It’s been brought home to me, over the past few weeks, that (like most people, I think) I expect at least a few things in my life to stay the same.

One of the things I expected not to change any time soon was my mother’s independence. Up to about two weeks ago, she lived a fiercely independent life–to the extent of turning down a serious proposal of marriage a few months back. She didn’t want to change her life to that extent, no matter how she felt about her boyfriend. (Seems strange to say “boyfriend” about a guy who’s 83, but what other term is there?)

All of a sudden, though, her short-term memory completely conked out. And now she gets panicky and frightened easiliy when someone’s not there to reassure her. The doctors can’t figure out what went wrong.

Mom’s had a stroke, a heart attack and bypass surgery. I had read that bypass surgery sometimes causes mental problems in the year or so afterwards, but other sources say that’s just coincidence. Certainly my dad went downhill after he had bypass surgery and eventually died of complications of Alzheimers. Is this what’s happening to Mom? She’s had every conceivable test and nothing has showed up.

She’s aware of the problem and aware of what’s wrong, and can talk quite lucidly on the phone (at least when I’ve talked with her) but not being able to remember anything is scaring her. Understandably so.

But what’s to be done? Only one of the four of us siblings lives nearby, and that one is working two jobs, putting four daughters through school, and on top of everything else moving in with his father-in-law who’s seriously affected by dementia but refuses to move out of his home. My brother just has nothing left to give.

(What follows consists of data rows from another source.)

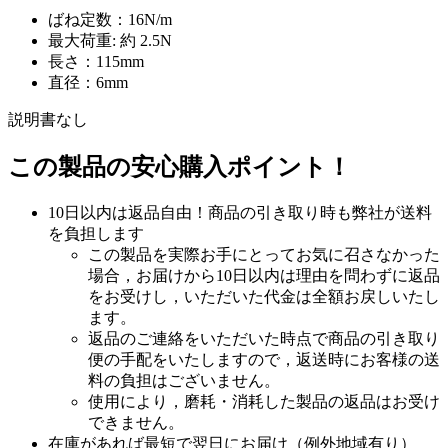
ばね定数：16N/m
最大荷重: 約 2.5N
長さ：115mm
直径：6mm
説明書なし
この製品の安心購入ポイント！
10日以内は返品自由！商品の引き取り時も弊社が送料
を負担します
この製品を実際お手にとってお気に召さなかった
場合，お届けから10日以内は理由を問わずに返品
をお受けし，いただいた代金は全額お戻しいたし
ます。
返品のご連絡をいただいた時点で商品の引き取り
便の手配をいたしますので，返送時にお客様の送
料の負担はございません。
使用により，磨耗・消耗した製品の返品はお受け
できません。
在庫があれば最短で翌日にお届け（例外地域有り）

Another brother has flown in from California to take care of Mom for the moment, but he has to come back and get back to work because while he’s in Louisville he has no income. He’s talked about bringing Mom back to California, but we all know that’s not practical. Outside of her familiar surroundings, who knows what might happen, and the cost of housing in California is ten times what it is in Louisville.

Mom begs not to be “put in a home.” Given that she would only have Medicare to pay for long term care, that’s a reasonable concern. But what can we do if it should come to that? The four of us together don’t have the resources to pay for anything else. Unfortunately, our parents’ legacy did not include either lots of money or the will to get into lucrative professions.

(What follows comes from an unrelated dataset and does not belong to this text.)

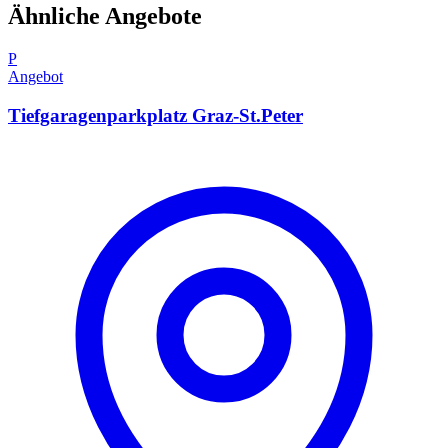
Ähnliche Angebote
P
Angebot
Tiefgaragenparkplatz Graz-St.Peter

We can hope that somehow, she’ll get better. It’s possible that she had another small stroke, one that wouldn’t show up on any scan. If that’s the case, it might be possible to re-route the brain cells and make daily independent life feasible again. But no one’s counting those particular chickens before they are hatched.

So, things have changed. And how we all wish they had stayed the same. We have to think of something. Mom can’t.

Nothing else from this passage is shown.